═════ Material shown

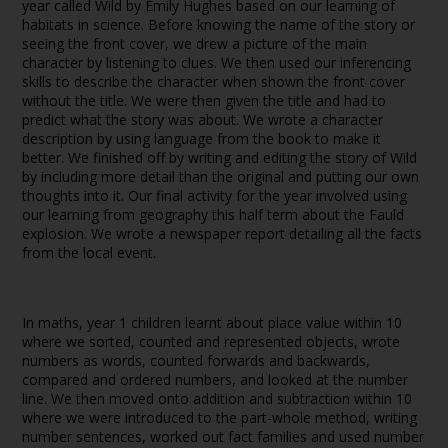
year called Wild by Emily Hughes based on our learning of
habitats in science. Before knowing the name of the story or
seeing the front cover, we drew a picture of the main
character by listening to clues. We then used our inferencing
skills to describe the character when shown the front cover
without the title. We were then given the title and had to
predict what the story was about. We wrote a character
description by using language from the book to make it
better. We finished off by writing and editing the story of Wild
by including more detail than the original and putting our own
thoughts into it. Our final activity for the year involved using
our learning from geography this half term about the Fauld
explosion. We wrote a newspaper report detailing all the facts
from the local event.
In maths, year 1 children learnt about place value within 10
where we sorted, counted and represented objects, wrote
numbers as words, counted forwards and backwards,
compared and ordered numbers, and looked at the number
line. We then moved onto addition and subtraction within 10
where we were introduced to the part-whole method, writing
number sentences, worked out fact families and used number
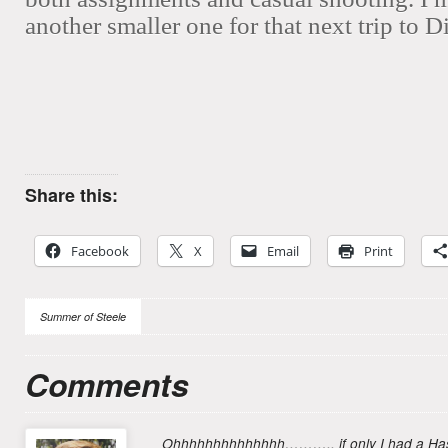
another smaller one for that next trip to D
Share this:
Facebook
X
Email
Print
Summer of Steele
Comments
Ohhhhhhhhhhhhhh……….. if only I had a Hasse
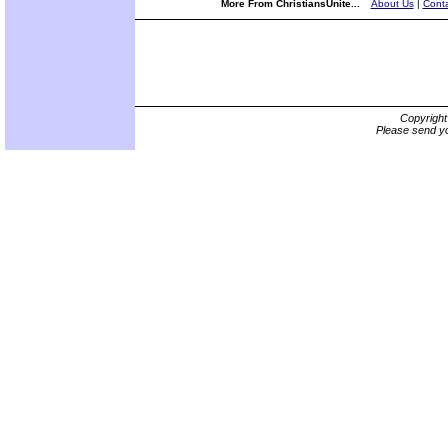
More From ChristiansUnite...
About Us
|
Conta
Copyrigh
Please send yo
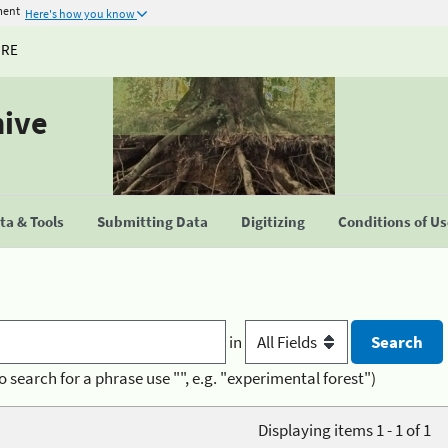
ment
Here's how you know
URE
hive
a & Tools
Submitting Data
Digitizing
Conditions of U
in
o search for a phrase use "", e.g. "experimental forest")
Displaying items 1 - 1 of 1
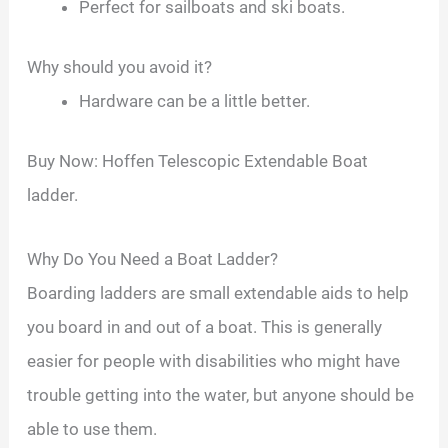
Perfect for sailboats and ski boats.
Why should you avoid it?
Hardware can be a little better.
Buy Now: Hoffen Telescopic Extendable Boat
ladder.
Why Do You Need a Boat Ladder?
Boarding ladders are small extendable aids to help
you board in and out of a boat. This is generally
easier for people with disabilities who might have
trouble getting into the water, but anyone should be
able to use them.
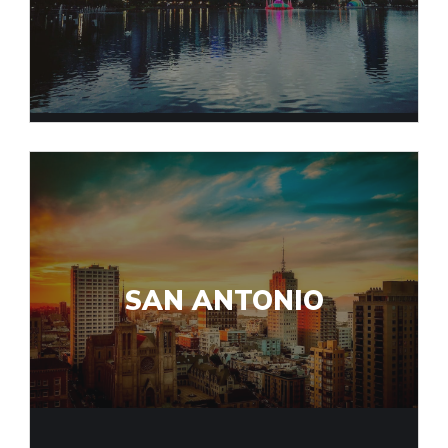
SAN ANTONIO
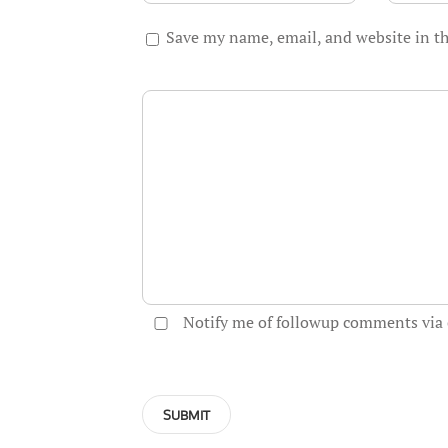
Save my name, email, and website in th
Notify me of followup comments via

══════════

■ **What this task involves**: Although the records above contain pictures, the copy should hold only the lines from their start through the line containing "skills to describe", each exactly as written, and none of the pictures.

■ **Solved exercise**:
year called Wild by Emily Hughes based on our learning of
habitats in science. Before knowing the name of the story or
seeing the front cover, we drew a picture of the main
character by listening to clues. We then used our inferencing
skills to describe the character when shown the front cover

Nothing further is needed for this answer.